Distributed data management architecture for Calvera
Architecture
At ORNL we have multiple sources of data stored in different isolated locations. One can call this storage a datalake (although data islands would probably be more appropriate). To be able to work with this data, we use a distributed data management approach based on Rucio. With this approach, we configure multiple Rucio Storage Elements (RSE), one for each storage. Depending on an RSE and compute resource location, relative to this RSE, we select the most efficient file transfer protocol to use. Let's consider various data sources, required functionality and protocol choice.
(1) SNS Analysis cluster
This is a main source of Neutron experimental data.
Functionality
- Ingest data to the datalake: no copy, we just add metadata to Rucio RSE about this data
- Export data from the datalake: copy, via a tool.
- Use this storage as Galaxy storage: later,we might reserve part of SNS storage and use it as a part of the datalake.
Supported protocols
- symlink: when /SNS and /HFIR are mounted on compute resource. Rucio will just create a symlink to a file
- some other protocol for remote data access. S3/Globus/scp-pam?
(2) Summit
Functionality
- Get data from the datalake: no copy for the case when data is already on Summit, copy data when it is in the other part of the lake.
- Ingest data to the datalake: no copy, we just add metadata to Rucio RSE about this data, tha data stays on Summit.
Supported protocols
- symlink: when data is on GPFS. Rucio will just create a symlink to a file
- S3 for remote data access (need to deploy MinIO and open a port)
(3) CADES
Functionality
- Get data from the datalake: no copy for the case when data is already on CADES (SNS/HFIR data is mounted there as well), copy data when it is in the other part of the lake (currently only Summit).

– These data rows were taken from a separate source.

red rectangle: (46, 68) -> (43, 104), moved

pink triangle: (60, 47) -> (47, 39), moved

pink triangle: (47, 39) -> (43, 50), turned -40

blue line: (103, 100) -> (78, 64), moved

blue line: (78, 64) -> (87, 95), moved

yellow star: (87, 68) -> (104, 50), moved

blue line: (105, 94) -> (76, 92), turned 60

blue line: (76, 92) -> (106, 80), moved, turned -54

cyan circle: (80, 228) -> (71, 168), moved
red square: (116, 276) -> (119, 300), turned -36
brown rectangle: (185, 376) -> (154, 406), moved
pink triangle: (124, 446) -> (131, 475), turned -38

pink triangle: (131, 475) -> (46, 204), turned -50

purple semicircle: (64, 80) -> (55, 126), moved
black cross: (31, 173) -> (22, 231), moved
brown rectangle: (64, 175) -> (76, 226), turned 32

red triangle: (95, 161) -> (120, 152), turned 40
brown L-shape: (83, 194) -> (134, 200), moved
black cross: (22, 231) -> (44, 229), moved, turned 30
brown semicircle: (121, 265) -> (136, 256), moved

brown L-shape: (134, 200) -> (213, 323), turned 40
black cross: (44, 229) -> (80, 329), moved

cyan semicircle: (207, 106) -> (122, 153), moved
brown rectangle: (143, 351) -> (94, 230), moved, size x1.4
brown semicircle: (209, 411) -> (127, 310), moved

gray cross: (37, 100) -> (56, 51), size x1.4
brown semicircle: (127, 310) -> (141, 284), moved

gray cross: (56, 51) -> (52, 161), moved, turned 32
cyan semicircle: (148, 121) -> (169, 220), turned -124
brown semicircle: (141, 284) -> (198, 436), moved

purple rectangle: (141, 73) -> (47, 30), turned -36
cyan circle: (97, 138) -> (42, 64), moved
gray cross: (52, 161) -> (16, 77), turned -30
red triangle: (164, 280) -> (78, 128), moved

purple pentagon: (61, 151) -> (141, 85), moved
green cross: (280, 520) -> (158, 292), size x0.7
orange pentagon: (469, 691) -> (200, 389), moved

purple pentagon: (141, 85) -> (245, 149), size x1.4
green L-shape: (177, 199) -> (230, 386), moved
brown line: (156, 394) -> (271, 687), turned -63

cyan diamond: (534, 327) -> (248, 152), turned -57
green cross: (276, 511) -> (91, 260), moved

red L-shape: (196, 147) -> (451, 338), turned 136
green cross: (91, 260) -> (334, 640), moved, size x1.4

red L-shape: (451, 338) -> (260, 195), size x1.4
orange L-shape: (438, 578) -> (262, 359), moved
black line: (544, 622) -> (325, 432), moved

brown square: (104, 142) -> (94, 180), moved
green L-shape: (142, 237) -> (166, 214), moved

- Ingest data to the datalake: copy to the CEPH storage
Supported protocols
- symlink: when data is on CEPH or /SNS,/HFIR. Rucio will just create a symlink to a file
- S3 for remote data access (need to deploy S3 gateway for CEPH)
(4) Connection to other services
We still need to figure out what would be the use case. A universal solution (probably not the most efficient) is to use Bioblend to work with Galaxy data. If another system is using some storage solution, one can probably also configure an RSE for it.
Functionality
- Get data from the datalake: download data using bioblend, use RSE
- Ingest data to the datalake: upload data using bioblend, use RSE
Supported protocols
???
(5) Generating DOI
If a DOI service need to provide access to Galaxy data, one could use dataset, data collection and history URLs for that. But this will only work internally. A better solution would probably be a dedicated public data store and a Galaxy tool to create a DOI and push data to that store.
(6) Galaxy (web/api frontend)
since Galaxy services run on CADES, data management would be the same.
Risk assessment
Risk | Probability | Severness | Mitigation | Time to assess | Time to mitigate |
---|---|---|---|---|---|
Rucio is a wrong solution | Low | High | Switch to iRods | 2 months | 2 months |
iRods is a wrong solution | Low | High | Look for something else, worst case – keep using Galaxy and unmanaged data | 2 months | |
ORNL comes with system-wide data management solution | Low | Medium | Write an object store that uses this system | 2 months | |
We get no firewall opened from outside (CADES) to Marble | Medium | Medium | Invert data flow, push data from Summit instead of pulling from outside | we should start asking | 2 months |